Roma, 7 ottobre – Un team di scienziati italiani dell’Università Cattolica di Roma e dell’università Roma Tre ha scoperto un interruttore chiave per l’equilibrio energetico delle cellule: si chiama fosfatasi B55 e potrebbe divenire il bersaglio di nuove terapie per malattie che vanno dal morbo di Parkinson a patologie rare causate da difetti delle centrali energetiche della cellula, i mitocondri.
Lo “switch” fosfatasi B55 (PP2A-B55alfa) regola proprio l’equilibrio dei mitocondri e i ricercatori dei due atenei romani hanno osservato che riducendone l’attività si riducono i sintomi motori del Parkinson in moscerini della frutta modello di malattia.
Lo studio, pubblicato sulla rivista Science Advance‘, è stato guidato da Francesco Cecconi, ordinario di Biochimica del Dipartimento di scienze biotecnologiche di base, cliniche intensivologiche e perioperatorie dell’Università Cattolica del Sacro Cuore di Roma e condotto da Valentina Cianfanelli (insieme a Cecconi nella foto a lato), associato nel Dipartimento di scienze dell’università Roma Tre e responsabile scientifico di Progetto Ricerca finalizzata Giovani ricercatori nell’Unità di Ginecologia oncologica della Fondazione Policlinico Universitario Agostino Gemelli Irccs.
I mitocondri, organelli cellulari molto complessi, vitali per la sopravvivenza delle cellule, sono deputati alla produzione di energia che serve alle cellule per vivere. La loro integrità è associata a diverse malattie, sia diffuse come il Parkinson e sia rare, le cosiddette malattie mitocondriali che possono colpire diversi distretti corporei, dai muscoli agli occhi al cervello.
All’interno delle cellule vi è un delicato equilibrio tra i mitocondri vecchi o danneggiati che devono essere smaltiti e i nuovi che devono svilupparsi in sostituzione. In alcune malattie, però, questo equilibrio viene meno e se i mitocondri vengono persi in eccesso, o se organelli danneggiati si accumulano nella cellula e non vengono smaltiti regolarmente, la sopravvivenza stessa della cellula risulta in pericolo. Nel caso del Parkinson, ad esempio, si è visto che nella morte dei neuroni dopaminergici alla base della malattia vi è anche la complicità della perdita di mitocondri.

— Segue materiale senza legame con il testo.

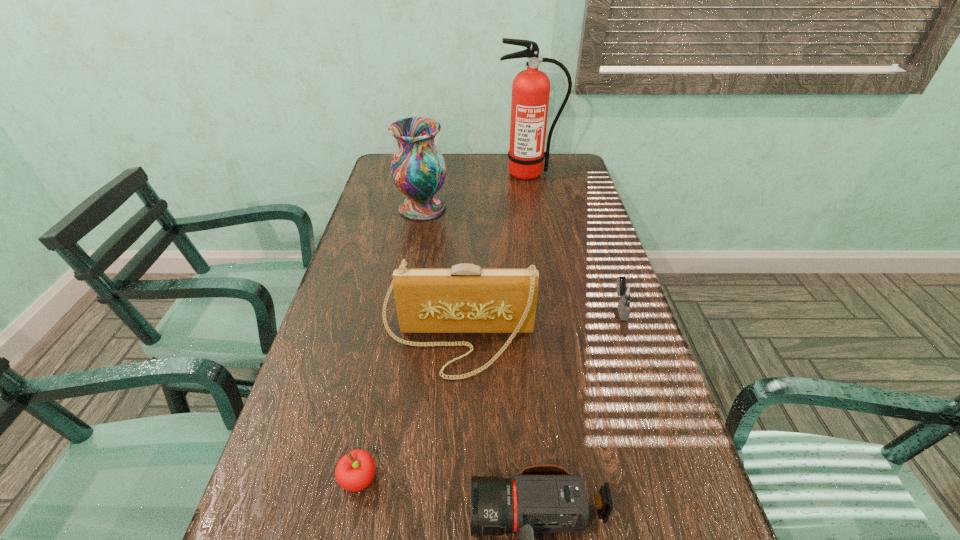 The image size is (960, 540). I want to click on blank area located 0.340m on the back of the igniter, so click(591, 224).

Image resolution: width=960 pixels, height=540 pixels. Find the location of `vacant space located on the back of the apple`. vacant space located on the back of the apple is located at coordinates (390, 329).

The height and width of the screenshot is (540, 960). What are the coordinates of `object present at the far edge` in the screenshot? It's located at (531, 88).

I want to click on vase that is at the left edge, so click(418, 169).

Locate an element on the screen. handbag that is at the left edge is located at coordinates (465, 298).

Find the location of `apple that is positioned at the left edge`. apple that is positioned at the left edge is located at coordinates (355, 471).

The height and width of the screenshot is (540, 960). In order to click on fire extinguisher positioned at the right edge in this screenshot , I will do `click(531, 88)`.

The width and height of the screenshot is (960, 540). Find the location of `igniter present at the right edge`. igniter present at the right edge is located at coordinates (626, 292).

This screenshot has width=960, height=540. What are the coordinates of `object that is positioned at the far right corner` in the screenshot? It's located at (531, 88).

Identify the location of vacant space at the far edge of the desktop. (467, 164).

Gli esperti hanno scoperto che B55 ha un ruolo chiave nel regolare l’omeostasi mitocondriale. “Da un lato promuove la rimozione dei mitocondri danneggiati stimolando la mitofagia, processo selettivo di rimozione degli organelli non più efficienti e potenzialmente pericolosi” spiega Cecconi. “Dall’altro, B55 agisce come controllore della biogenesi mitocondriale, stabilizzando il principale promotore della formazione di nuovi mitocondri”.

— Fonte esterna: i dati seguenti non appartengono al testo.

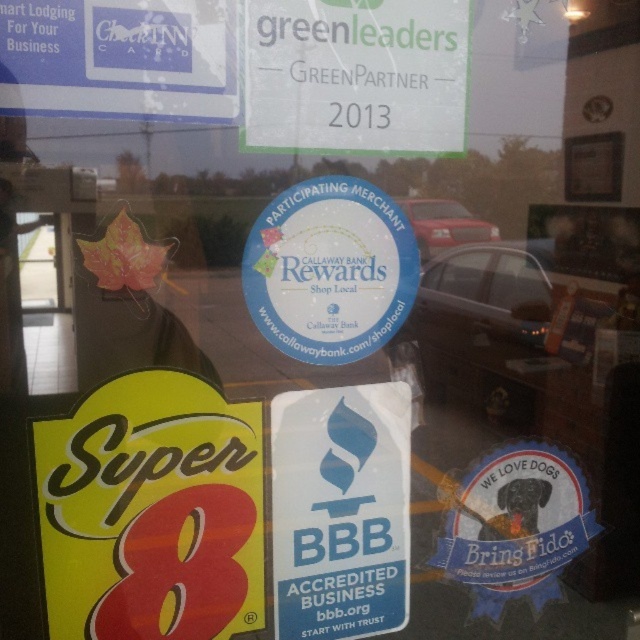 Does point (403, 532) come closer to viewer compared to point (516, 554)?

Yes, point (403, 532) is closer to viewer.

Can you confirm if white paper sticker at center is positioned above blue fabric dog at lower right?

Indeed, white paper sticker at center is positioned over blue fabric dog at lower right.

Is point (390, 593) positioned in front of point (563, 509)?

Yes, it is.

Locate an element on the screen. The width and height of the screenshot is (640, 640). white paper sticker at center is located at coordinates (340, 509).

The image size is (640, 640). Describe the element at coordinates (355, 76) in the screenshot. I see `green paper sign at upper center` at that location.

Does point (276, 19) lie behind point (484, 518)?

No.

From the picture: Who is more forward, (355, 74) or (572, 493)?

Positioned in front is point (355, 74).

At what (x,y) coordinates should I click in order to perform the action: click on green paper sign at upper center. Please return your answer as a coordinate pair (x, y). Looking at the image, I should click on (355, 76).

Is white paper sticker at center positioned at the back of white paper sign at upper left?

Yes, it is behind white paper sign at upper left.

Is white paper sticker at center above white paper sign at upper left?

No.

The image size is (640, 640). Describe the element at coordinates (340, 509) in the screenshot. I see `white paper sticker at center` at that location.

This screenshot has height=640, width=640. Find the location of `white paper sticker at center`. white paper sticker at center is located at coordinates (340, 509).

In questo modo, continua il ricercatore, “B55 non si limita a favorire la degradazione dei mitocondri danneggiati ma, contemporaneamente, impedisce un’eccessiva produzione di nuovi organelli, mantenendo così un equilibrio dinamico tra eliminazione e sintesi mitocondriale. È di grande interesse che entrambi questi effetti dipendano dall’interazione funzionale fra B55 e Parkin, una proteina centrale nei meccanismi di mitofagia, coinvolta nella malattia di Parkinson”.
Non a caso nella ricerca, utilizzando modelli del Parkinson nella Drosophila (moscerino della frutta), “abbiamo osservato che la riduzione dei livelli di B55 migliora sia i difetti motori sia le alterazioni mitocondriali tipici della malattia” spiegano Cecconi e Cianfanelli. “Questo effetto richiede la presenza del fattore Parkin e agisce prevalentemente sulla biogenesi dei mitocondri”.
L’idea “potrebbe essere di sviluppare molecole di piccole dimensioni in grado di penetrare nel cervello ed agire selettivamente sui neuroni dopaminergici, contrastandone la morte” chiarisce ancora Cecconi.”Più in generale, un farmaco che regoli l’azione di B55 potrebbe essere sfruttato anche in diverse patologie mitocondriali caratterizzate da perdita di mitocondri, incluse alcune miopatie mitocondriali e malattie neurodegenerative. Non solo, ma la deregolazione di qualità e numero di mitocondri è anche alla base della plasticità delle cellule tumorali e della loro capacità di resistere a terapie, quindi controllare B55 potrebbe divenire un approccio promettente in ambito oncologico”.
Ecco perché, concludono gli autori, “i nostri futuri studi mireranno a identificare molecole e strategie terapeutiche sicure per modulare B55 in modelli preclinici e cellulari umani soprattutto al fine di analizzare l’effetto della sua regolazione su altre malattie neurodegenerative e mitocondriali”.